Work instructions: Please copy out the entries below exactly, beginning with the line that contains "predefinido en el servidor Transact, que" and ending with the line that contains "documentos extraídos y sus campos o tablas.", and include nothing outside that span.

Start of Materials provided

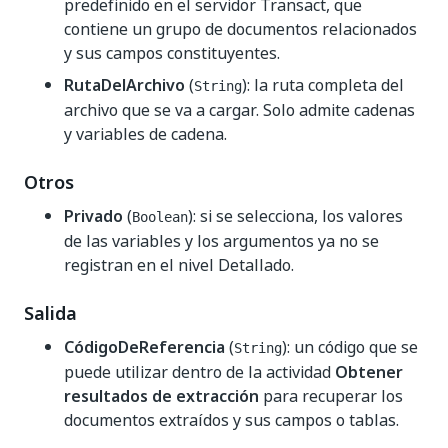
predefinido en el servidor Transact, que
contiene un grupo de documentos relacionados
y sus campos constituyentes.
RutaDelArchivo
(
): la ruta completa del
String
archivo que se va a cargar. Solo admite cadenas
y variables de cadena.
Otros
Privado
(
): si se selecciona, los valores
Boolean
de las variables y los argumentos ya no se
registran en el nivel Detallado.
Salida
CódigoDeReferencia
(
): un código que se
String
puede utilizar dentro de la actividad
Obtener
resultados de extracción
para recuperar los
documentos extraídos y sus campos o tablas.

End of Materials provided
Start of Materials provided

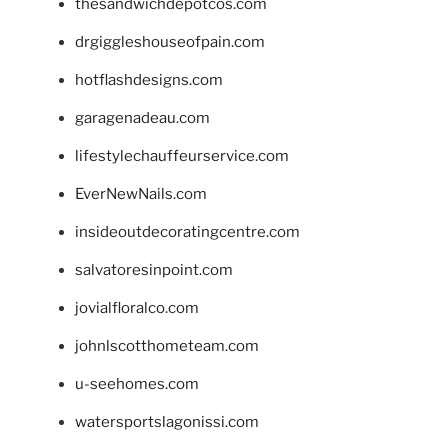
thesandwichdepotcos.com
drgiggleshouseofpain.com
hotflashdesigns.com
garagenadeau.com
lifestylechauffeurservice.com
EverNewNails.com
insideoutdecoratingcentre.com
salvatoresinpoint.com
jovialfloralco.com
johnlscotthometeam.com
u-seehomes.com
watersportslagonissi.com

End of Materials provided

Your solution:
predefinido en el servidor Transact, que
contiene un grupo de documentos relacionados
y sus campos constituyentes.
RutaDelArchivo
(
): la ruta completa del
String
archivo que se va a cargar. Solo admite cadenas
y variables de cadena.
Otros
Privado
(
): si se selecciona, los valores
Boolean
de las variables y los argumentos ya no se
registran en el nivel Detallado.
Salida
CódigoDeReferencia
(
): un código que se
String
puede utilizar dentro de la actividad
Obtener
resultados de extracción
para recuperar los
documentos extraídos y sus campos o tablas.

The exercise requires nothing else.